For me, I would want to turn to Sonnet 30, which is also called "Fire and Ice." In a sense, all of Spenser's sonnets present us with a treatment of conventional themes in terms of the love between the speaker and the object of his affection and how this love is often unrequited. What I like about this sonnet is the way in which Spenser treats this conventional themes unconventionally, creating an analogy that points towards a central paradox of love. Let us note how this analogy is created:
My love is like to ice, and I to fire:
how comes it then that this her cold so great
is not dissolv'd through my so hot desire,
but harder grows, the more I her entreat?

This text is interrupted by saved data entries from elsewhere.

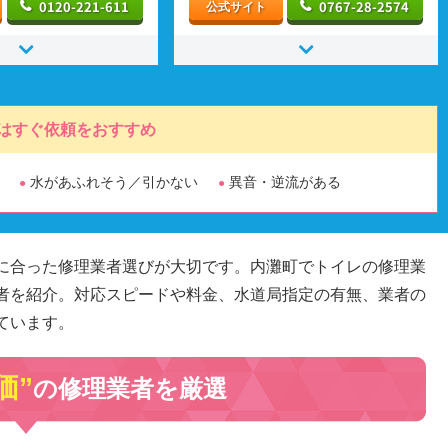
0120-221-611
0767-28-2574
公式サイト
はすぐ依頼をおすすめ
水があふれそう／引かない
異音・逆流がある
に合った修理業者選びが大切です。内灘町でトイレの修理業
者を紹介。対応スピードや料金、水道局指定の有無、業者の
ています。
価”
の修理業者を厳選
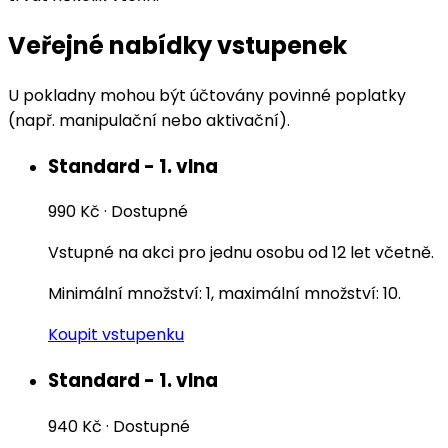
Veřejné nabídky vstupenek
U pokladny mohou být účtovány povinné poplatky
(např. manipulační nebo aktivační).
Standard - 1. vlna
990 Kč
·
Dostupné
Vstupné na akci pro jednu osobu od 12 let včetně.
Minimální množství: 1, maximální množství: 10.
Koupit vstupenku
Standard - 1. vlna
940 Kč
·
Dostupné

Likening his beloved to a block of ice, and the speaker to a raging fire thus presents us and the speaker himself with an interesting conundrum. Why is it that ice is not melted by the ardent fire of the lover, but only grows hader? As the poem continues, we see the reverse is also true. Ice does not put out the smouldering passion of the lover, but only serves to increase its intensity, making its flames burn all the harder. The poem concludes in its final couplet with the truth that this points towards:
Such is the pow'r of love in gentle mind
that it can alter all the course of kind.
Thus this poem takes the conventional theme of unrequited love and presents it in such a novel way that helps explore the way that love, in the way it overrules us, also can "alter" the normal rules of nature through presenting us with this paradox.